A Lucy::Search::Searcher, such as an IndexSearcher.

similarity

A Similarity.

boost

An arbitrary scoring multiplier. Defaults to the boost of the parent Query.

Methods

Make_Matcher (abstract)
lucy_Matcher* // incremented
lucy_Compiler_Make_Matcher(
    lucy_Compiler *self,
    lucy_SegReader *reader,
    bool need_score
);

Factory method returning a Matcher.

reader

A SegReader.

need_score

Indicate whether the Matcher must implement Score().

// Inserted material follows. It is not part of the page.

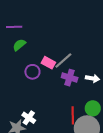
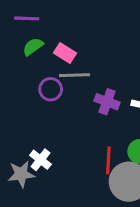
gray line: (63, 61) -> (75, 75), moved, turned 36
pink rectangle: (48, 63) -> (65, 53), moved

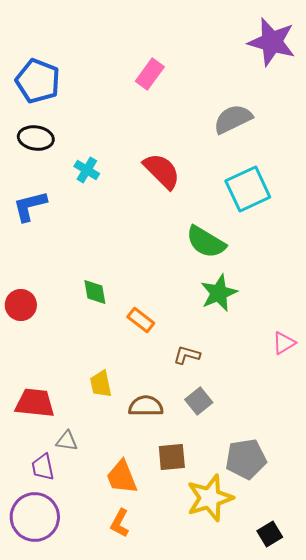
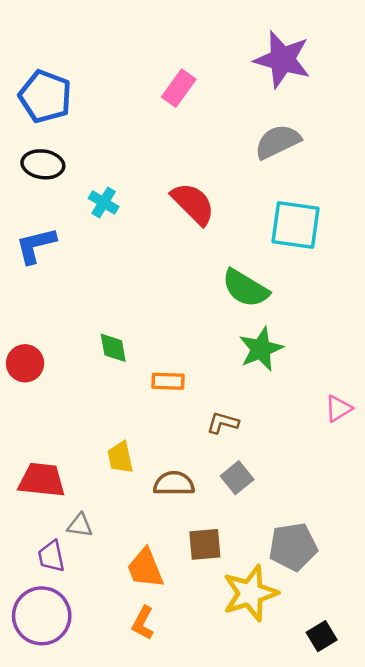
purple star: (272, 42) -> (282, 60), moved
cyan square: (248, 189) -> (295, 225), turned 33
orange rectangle: (141, 320) -> (168, 381), turned -36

Returns: a Matcher, or NULL if the Matcher would have matched no documents.

Get_Weight
float
lucy_Compiler_Get_Weight(
    lucy_Compiler *self
);

Return the Compiler’s numerical weight, a scoring multiplier. By default, returns the object’s boost.

Get_Similarity
lucy_Similarity*
lucy_Compiler_Get_Similarity(
    lucy_Compiler *self
);

Accessor for the Compiler’s Similarity object.

Get_Parent
lucy_Query*
lucy_Compiler_Get_Parent(
    lucy_Compiler *self
);

Accessor for the Compiler’s parent Query object.

Sum_Of_Squared_Weights
float
lucy_Compiler_Sum_Of_Squared_Weights(
    lucy_Compiler *self
);

Compute and return a raw weighting factor. (This quantity is used by Normalize()). By default, simply returns 1.0.

Apply_Norm_Factor
void
lucy_Compiler_Apply_Norm_Factor(
    lucy_Compiler *self,
    float factor
);

Apply a floating point normalization multiplier. For a TermCompiler, this involves multiplying its own weight by the supplied factor; combining classes such as ORCompiler would apply the factor recursively to their children.

The default implementation is a no-op; subclasses may wish to multiply their internal weight by the supplied factor.

factor

The multiplier.

Normalize
void
lucy_Compiler_Normalize(
    lucy_Compiler *self
);

Take a newly minted Compiler object and apply query-specific normalization factors. Should be invoked by Query subclasses during Make_Compiler() for top-level nodes.

For a TermQuery, the scoring formula is approximately:

(tf_d * idf_t / norm_d) * (tf_q * idf_t / norm_q)

Normalize() is theoretically concerned with applying the second half of that formula to a the Compiler’s weight. What actually happens depends on how the Compiler and Similarity methods called internally are implemented.

Equals
bool
lucy_Compiler_Equals(
    lucy_Compiler *self,
    cfish_Obj *other
);

Indicate whether two objects are the same. By default, compares the memory address.

other

Another Obj.

To_String
cfish_String* // incremented
lucy_Compiler_To_String(
    lucy_Compiler *self
);

Generic stringification: “ClassName@hex_mem_address”.

Methods inherited from Lucy::Search::Query

Make_Compiler (abstract)
lucy_Compiler* // incremented
lucy_Compiler_Make_Compiler(
    lucy_Compiler *self,
    lucy_Searcher *searcher,
    float boost,
    bool subordinate
);

Abstract factory method returning a Compiler derived from this Query.

searcher

A Searcher.

boost

A scoring multiplier.

subordinate

Indicates whether the Query is a subquery (as opposed to a top-level query). If false, the implementation must invoke Normalize() on the newly minted Compiler object before returning it.

Set_Boost
void
lucy_Compiler_Set_Boost(
    lucy_Compiler *self,
    float boost
);

Set the Query’s boost.

Get_Boost
float
lucy_Compiler_Get_Boost(
    lucy_Compiler *self
);

Get the Query’s boost.

Dump
cfish_Obj* // incremented
lucy_Compiler_Dump(
    lucy_Compiler *self
);
Load
cfish_Obj* // incremented
lucy_Compiler_Load(
    lucy_Compiler *self,
    cfish_Obj *dump
);

Inheritance

Lucy::Search::Compiler is a Lucy::Search::Query is a Clownfish::Obj.